The first investigations of HIFU for non-invasive ablation were reported by Lynn et al. in the early 1940s. Extensive important early work was performed in the 1950s and 1960s by William Fry and Francis Fry at the University of Illinois and Carl Townsend, Howard White and George Gardner at the Interscience Research Institute of Champaign, Ill., culminating in clinical treatments of neurological disorders. In particular High Intensity ultrasound and ultrasound visualization was accomplished stereotaxically with a Cincinnati precision milling machine to perform accurate ablation of brain tumors. Until recently, clinical trials of HIFU for ablation were few, perhaps due to the complexity of the treatments and the difficulty of targeting the beam noninvasively. With recent advances in medical imaging and ultrasound technology, interest in HIFU ablation of tumors has increased.

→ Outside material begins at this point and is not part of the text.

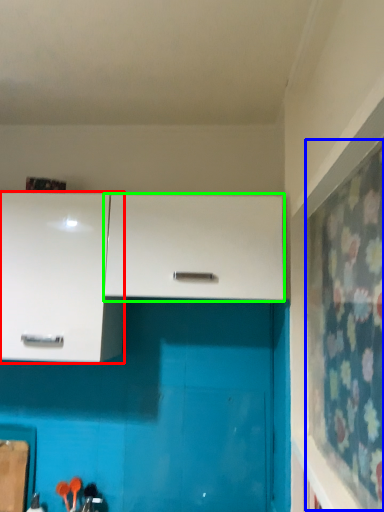 Question: Based on their relative distances, which object is farther from cabinetry (highlighted by a red box)? Choose from curtain (highlighted by a blue box) and cabinetry (highlighted by a green box).

Choices:
 (A) curtain
 (B) cabinetry

Answer: (A)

The first commercial HIFU machine, called the Sonablate 200, was developed by the American company Focus Surgery, Inc. and launched in Europe in 1994 after receiving CE approval, bringing a first medical validation of the technology for benign prostatic hyperplasia. Comprehensive studies by practitioners at more than one site using the device demonstrated clinical efficacy for the destruction of prostatic tissue without loss of blood or long term side effects. Later studies on localized prostate cancer by Murat and colleagues at the Edouard Herriot Hospital in Lyon in 2006 showed that after treatment with the Ablatherm, progression-free survival rates are very high for low- and intermediate- risk patients with recurrent prostate cancer HIFU treatment of prostate cancer is currently an approved therapy in Europe, Canada, South Korea, Australia, and elsewhere., clinical trials for the Sonablate 500 in the United States are ongoing for prostate cancer patients and those who have experienced radiation failure.
Use of magnetic resonance-guided focused ultrasound was first cited and patented in 1992. The technology was later transferred to InsighTec in Haifa Israel in 1998. The InsighTec ExAblate 2000 was the first MRgFUS system to obtain FDA market approval in the United States.